Berg Sans Nipple Form Of...

(Prohibited Records) Rating - 9/10

It's become a bit of a fetish, this 'influenced by' thing. As if it actually informed the listening experience by a scintilla to be reminded that The Memory of Brianna's Baguette was influenced by One Day in Denton who in turn were influenced by Crosby Bling who ... and so on back to the original anonymous nose-flautist of Olduvai Gorge. Well - it helps, I suppose, a little bit, in the sense that understanding how a spider spins its web helps contribute to the sense of awe at the construction of something that, if you or I tried, would end up one diabolical mess. Like trying to type with gloves on.

But, of course, it's fun. So if, for instance, I were to say that, between them, Shane Aspegren and Lori Sean Berg, the presiding geniuses of Berg Sans Nipple, have something in them of Stevie Wonder, Charles Mingus, Wu Tang Clan, Oval, Tortoise, and Four Tet, would that help at all? Didn't think so.

What is important, I think, is to recognise that both of them have come from a solid background as working drummers - Aspegren with Lullaby For the Working Class, amongst others, Berg with Purr - and that, in support of a magical melodic momentum that feeds the aural appetite like a dish of profiteroles - more! always and forever more! - is a set of astonishingly rich and varied beats, both live and electronic, employing only the crême de la crême of the rhythmic repertoire, from steel drums to flamenco palmas. And Aspegren's 1922 drumkit fed through his broken Traynor - used oh-so-sparingly (sure sign of mastery) - makes for one mother of a foot-tapper. So, when they do go for the full-on thrash - as in Croon, for instance - they can make it rock like a two-man distillation of Stomp and the Kodo drummers. *phew*

The Berg is a Franco-American partnership - Aspegren's from Lincoln, Nebraska, Berg's from Paris - although I'm wary of reading any clichés about transatlantic hybridity into that. They do kind of play with it, though, in a way that makes you smile a bit as you're listening. Track four, for instance - Blvd. des Souvenirs - is split into two parts - the first a rambling accordion/melodica chanson, a veritable promenade amongst the boîtes of the rive gauche, set against some très maintenant blips and beats, modulating into an upbeat segué that moves way, way beyond the Seine, crunching a huge sweet mix of counterpointing trumpets and other, utterly transcendent smoking mirror sounds against a Beaufort nine storm whipped up from that eighty-year-old drumkit, as if summoning from it all the embedded sound and fury and blood, sweat and tears of the twentieth fucking century, and feeding on top of that (more! always and forever more!) an intermittent and supremely unnerving metal-on-metal ring - like a metal bar just touching a gargantuan, superbly dangerous, rapidly revolving saw-blade. (And no, it doesn't matter one iota that Plaid and Ez3kiel use a similar sound in Abla Eedio and Kika - simultaneous emergence is just one of those creative mysteries that seem to make the world go round - no more explicable than morphic resonance in flocks of birds or schools of fish.) Amazing experience. Like walking through a door marked 'Sortie' into the moment of the KT boundary event impact.

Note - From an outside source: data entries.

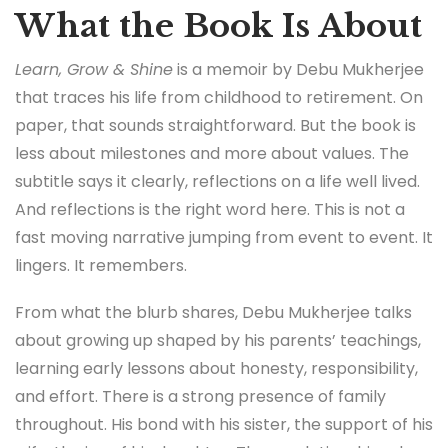
What the Book Is About
Learn, Grow & Shine
is a memoir by Debu Mukherjee
that traces his life from childhood to retirement. On
paper, that sounds straightforward. But the book is
less about milestones and more about values. The
subtitle says it clearly, reflections on a life well lived.
And reflections is the right word here. This is not a
fast moving narrative jumping from event to event. It
lingers. It remembers.
From what the blurb shares, Debu Mukherjee talks
about growing up shaped by his parents’ teachings,
learning early lessons about honesty, responsibility,
and effort. There is a strong presence of family
throughout. His bond with his sister, the support of his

Plus they've acquired the coolest set of collaborators this side of tomorrow: Ohad Benchetrit and Justin Small of that rising star of the Constellation label, Do Make Say Think, on guitar and keyboard; Maria Taylor (whose voice, with her group Azure Ray, supplied the only consolatory moment in Moby's miserable 18) on the exquisite Dilate in Rhythm - which opens with The Snowman arm in arm with The Gasman at a Warp Records soireé and closes with, well, total dilation; and the Whitbread-nominated novelist Luke Sutherland (of Long Fin Killie and Bows as well as being a long-time Mogwai violinist) reading his own haunting, enigmatic, Little-Prince-Loses-It story as foreground to the first part of the stupendous finale - We Try to Resist But We Are Full Of Merde.

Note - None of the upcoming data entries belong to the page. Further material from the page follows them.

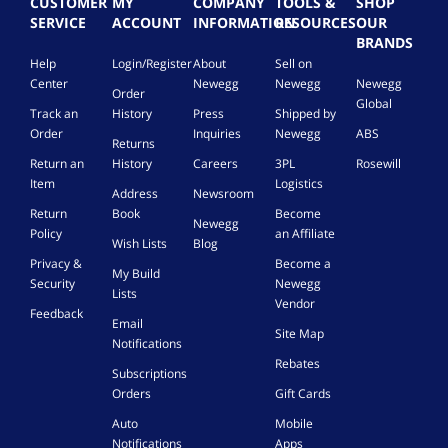
CUSTOMER
MY
COMPANY
TOOLS &
SHOP
SERVICE
ACCOUNT
INFORMATION
RESOURCES
OUR
BRANDS
Help
Login/Register
About
Sell on
Center
Newegg
Newegg
Newegg
Order
Global
Track an
History
Press
Shipped by
Order
Inquiries
Newegg
ABS
Returns
Return an
History
Careers
3PL
Rosewill
Item
Logistics
Address
Newsroom
Return
Book
Become
Newegg
Policy
an Affiliate
Wish Lists
Blog
Privacy &
Become a
My Build
Security
Newegg
Lists
Vendor
Feedback
Email
Site Map
Notifications
Rebates
Subscriptions
Orders
Gift Cards
Auto
Mobile
Notifications
Apps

As debut albums go, Form Of... is about as good as it gets. Part of me hopes - seriously - that they never make another. If Berg Sans Nipple were to decide to split now, I guarantee this album would become the kind of cult classic that usually only emerges out of tragedy - like Grace - within a year. On the other hand, you can never get enough of profiteroles, can you?